The Lowdown on LOFAR
However LOFAR was perfect for the study. A series of 20,000 omnidirectional antennae based at 52 sites throughout nine nations in Europe, LOFAR acts like one big, two thousand kilometer size low-frequency radio antenna for astronomy. Commissioned in 2012, LOFAR has actually currently probed the re-ionization era of the early Universe, discovered new pulsars in the Milky Way Galaxy, and completed big scale maps of the solar wind.
LOFAR stations throughout Europe. Credit: Astron/LOFAR.
” Weve long understood that the planets of our own solar system give off effective radio waves as their magnetic fields communicate with the solar wind,” says Joseph Callingham (Leiden University) in a current news release. “However, it is only with LOFAR have we had the sensitivity to discover aurora emission outside our Solar System.”

The survey looked at red dwarf stars near our solar system.
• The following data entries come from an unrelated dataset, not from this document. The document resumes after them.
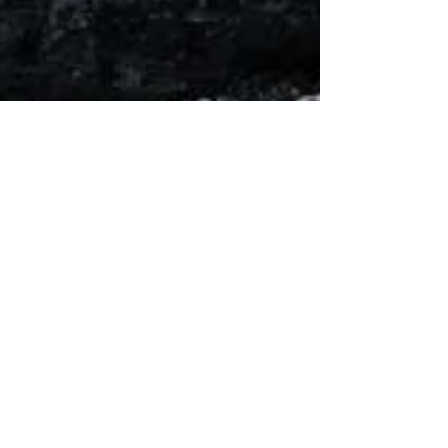
Helen Escott
May 4
3 min read
The Great St. John’s Fire
Great St. John’s Fire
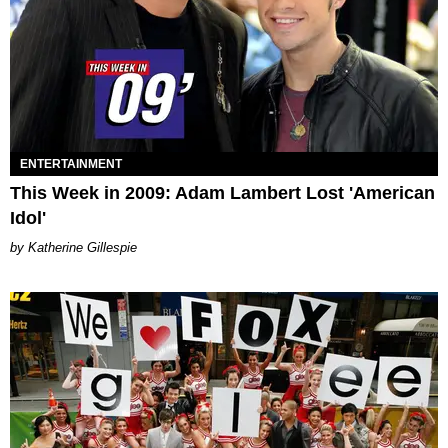
ENTERTAINMENT
This Week in 2009: Adam Lambert Lost 'American
Idol'
Katherine Gillespie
The Sun-Earth interaction in between the area weather condition emitted from the Sun and the Earths magnetosphere creates powerful aurorae, in addition to generous quantities of radio signals, and it has long been thought that interactions in other planetary systems ought to do the same.

An exciting advance in the discovery of exoplanets! @LOFAR has actually found aurorae on remote stars, suggesting surprise worlds! Article by @AstroJoeC et al. released in @NatureAstronomy today https://t.co/sbMTjBzaFh pic.twitter.com/i1P4lh27Xp
— ASTRON (@ASTRON_NL) October 11, 2021

LOFAR sees exoplanet aurorae near remote red dwarf suns.
A powerful brand-new method may assist to discover exoplanets, by means of the aurorae they cause on their host star. The finding was announced recently from ASTRONs Low Frequency Array radio telescope (LOFAR), based out of Exloo in the Netherlands, and stretched throughout websites in Europe.